Below are entries to reproduce exactly, apart from their pictures.

[Extracted page text data]
□ □ □ □
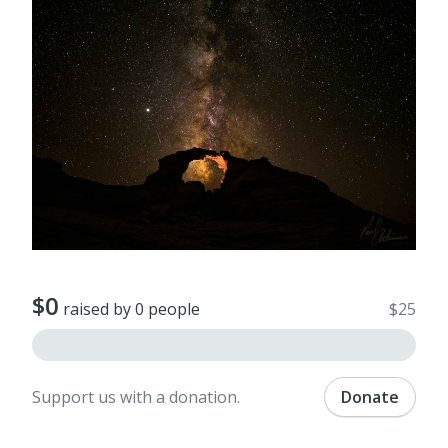
$0
raised by 0 people
$25
Support us with a donation.
Donate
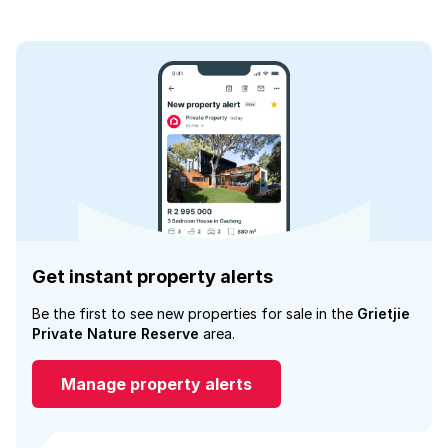
Get instant property alerts
Be the first to see new properties for sale in the
Grietjie
Private Nature Reserve
area.
Manage property alerts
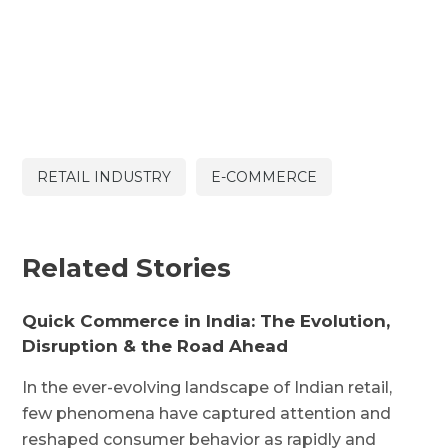
RETAIL INDUSTRY
E-COMMERCE
Related Stories
Quick Commerce in India: The Evolution,
Disruption & the Road Ahead
In the ever-evolving landscape of Indian retail,
few phenomena have captured attention and
reshaped consumer behavior as rapidly and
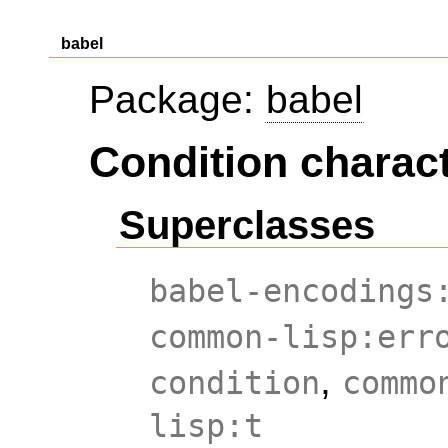
babel
Package:
babel
Condition charac
Superclasses
babel-encodings
common-lisp:err
,
condition
commo
lisp:t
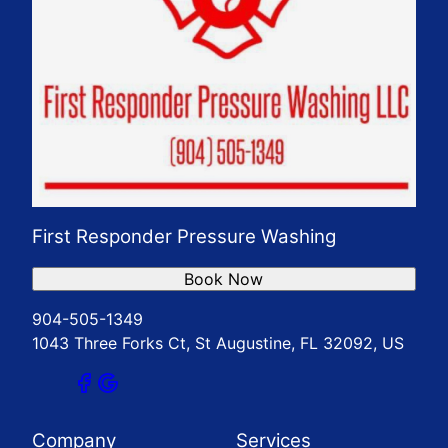
First Responder Pressure Washing
Book Now
904-505-1349
1043 Three Forks Ct, St Augustine, FL 32092, US
Company
Services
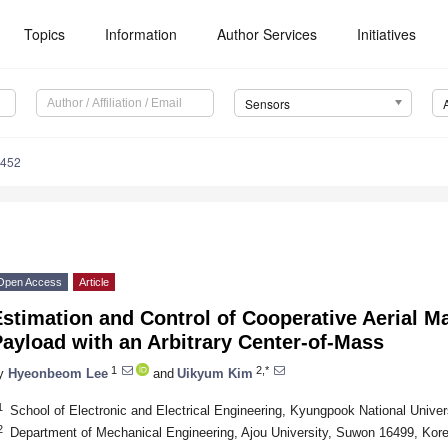
Topics
Information
Author Services
Initiatives
Sensors
6452
Open Access
Article
stimation and Control of Cooperative Aerial Ma
ayload with an Arbitrary Center-of-Mass
1
2,*
y
Hyeonbeom Lee
and
Uikyum Kim
1
School of Electronic and Electrical Engineering, Kyungpook National Unive
2
Department of Mechanical Engineering, Ajou University, Suwon 16499, Kor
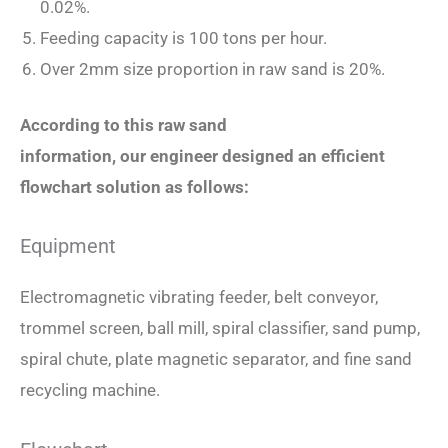
0.02%.
Feeding capacity is 100 tons per hour.
Over 2mm size proportion in raw sand is 20%.
According to this raw sand
information,
our
engineer designed an efficient
flowchart solution as follows:
Equipment
Electromagnetic vibrating feeder, belt conveyor,
trommel screen, ball mill, spiral classifier, sand pump,
spiral chute, plate magnetic separator, and fine sand
recycling machine.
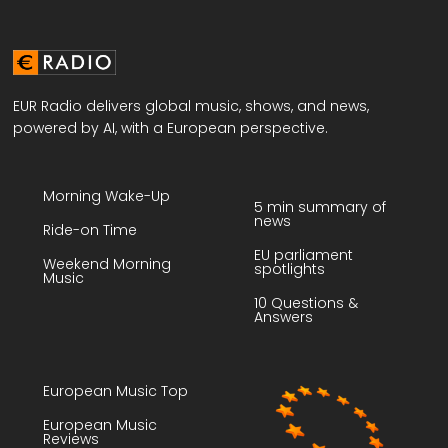
EUR Radio delivers global music, shows, and news,
powered by AI, with a European perspective.
Morning Wake-Up
5 min summary of
news
Ride-on Time
EU parliament
Weekend Morning
spotlights
Music
10 Questions &
Answers
European Music Top
European Music
Reviews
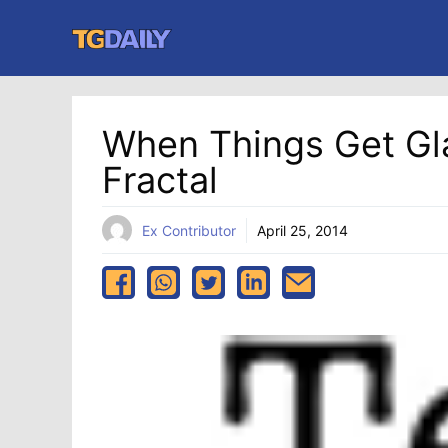
Skip
to
content
When Things Get Gl
Fractal
Ex Contributor
April 25, 2014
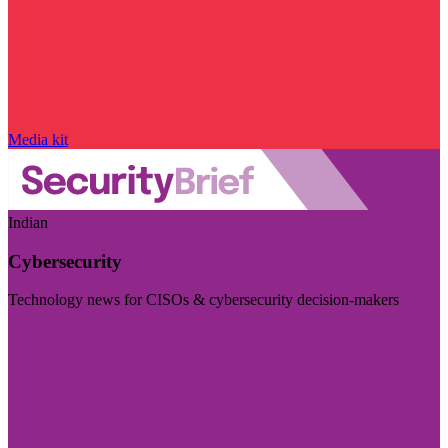
Media kit
Indian
Cybersecurity
Technology news for CISOs & cybersecurity decision-makers
Visit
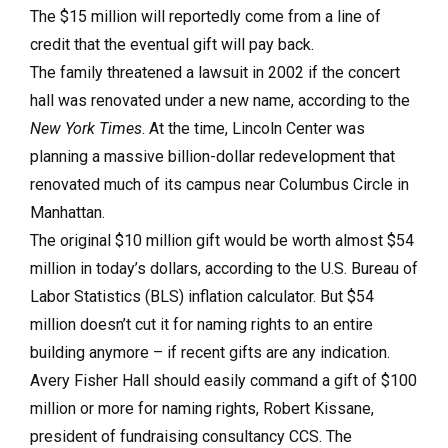
The $15 million will reportedly come from a line of
credit that the eventual gift will pay back.
The family threatened a lawsuit in 2002 if the concert
hall was renovated under a new name, according to the
New York Times
. At the time, Lincoln Center was
planning a massive billion-dollar redevelopment that
renovated much of its campus near Columbus Circle in
Manhattan.
The original $10 million gift would be worth almost $54
million in today’s dollars, according to the U.S. Bureau of
Labor Statistics (BLS) inflation calculator. But $54
million doesn’t cut it for naming rights to an entire
building anymore – if recent gifts are any indication.
Avery Fisher Hall should easily command a gift of $100
million or more for naming rights, Robert Kissane,
president of fundraising consultancy CCS. The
□ □ □ □
PROBLEM SOLUTION:
$0
raised by 0 people
$25
Support us with a donation.
Donate
Get instant property alerts
Be the first to see new properties for sale in the
Grietjie
Private Nature Reserve
area.
Manage property alerts
RETAIL INDUSTRY
E-COMMERCE
Related Stories
Quick Commerce in India: The Evolution,
Disruption & the Road Ahead
In the ever-evolving landscape of Indian retail,
few phenomena have captured attention and
reshaped consumer behavior as rapidly and
babel
Package:
babel
Condition charac
Superclasses
babel-encodings
common-lisp:err
,
condition
commo
lisp:t
First Responder Pressure Washing
Book Now
904-505-1349
1043 Three Forks Ct, St Augustine, FL 32092, US
Company
Services
Topics
Information
Author Services
Initiatives
Sensors
6452
Open Access
Article
stimation and Control of Cooperative Aerial Ma
ayload with an Arbitrary Center-of-Mass
1
2,*
y
Hyeonbeom Lee
and
Uikyum Kim
1
School of Electronic and Electrical Engineering, Kyungpook National Unive
2
Department of Mechanical Engineering, Ajou University, Suwon 16499, Kor
0.02%.
Feeding capacity is 100 tons per hour.
Over 2mm size proportion in raw sand is 20%.
According to this raw sand
information,
our
engineer designed an efficient
flowchart solution as follows:
Equipment
Electromagnetic vibrating feeder, belt conveyor,
trommel screen, ball mill, spiral classifier, sand pump,
spiral chute, plate magnetic separator, and fine sand
recycling machine.
EUR Radio delivers global music, shows, and news,
powered by AI, with a European perspective.
Morning Wake-Up
5 min summary of
news
Ride-on Time
EU parliament
Weekend Morning
spotlights
Music
10 Questions &
Answers
European Music Top
European Music
Reviews
Skip
to
content
When Things Get Gl
Fractal
Ex Contributor
April 25, 2014
Media kit
Indian
Cybersecurity
Technology news for CISOs & cybersecurity decision-makers
Visit
The $15 million will reportedly come from a line of
credit that the eventual gift will pay back.
The family threatened a lawsuit in 2002 if the concert
hall was renovated under a new name, according to the
New York Times
. At the time, Lincoln Center was
planning a massive billion-dollar redevelopment that
renovated much of its campus near Columbus Circle in
Manhattan.
The original $10 million gift would be worth almost $54
million in today’s dollars, according to the U.S. Bureau of
Labor Statistics (BLS) inflation calculator. But $54
million doesn’t cut it for naming rights to an entire
building anymore – if recent gifts are any indication.
Avery Fisher Hall should easily command a gift of $100
million or more for naming rights, Robert Kissane,
president of fundraising consultancy CCS. The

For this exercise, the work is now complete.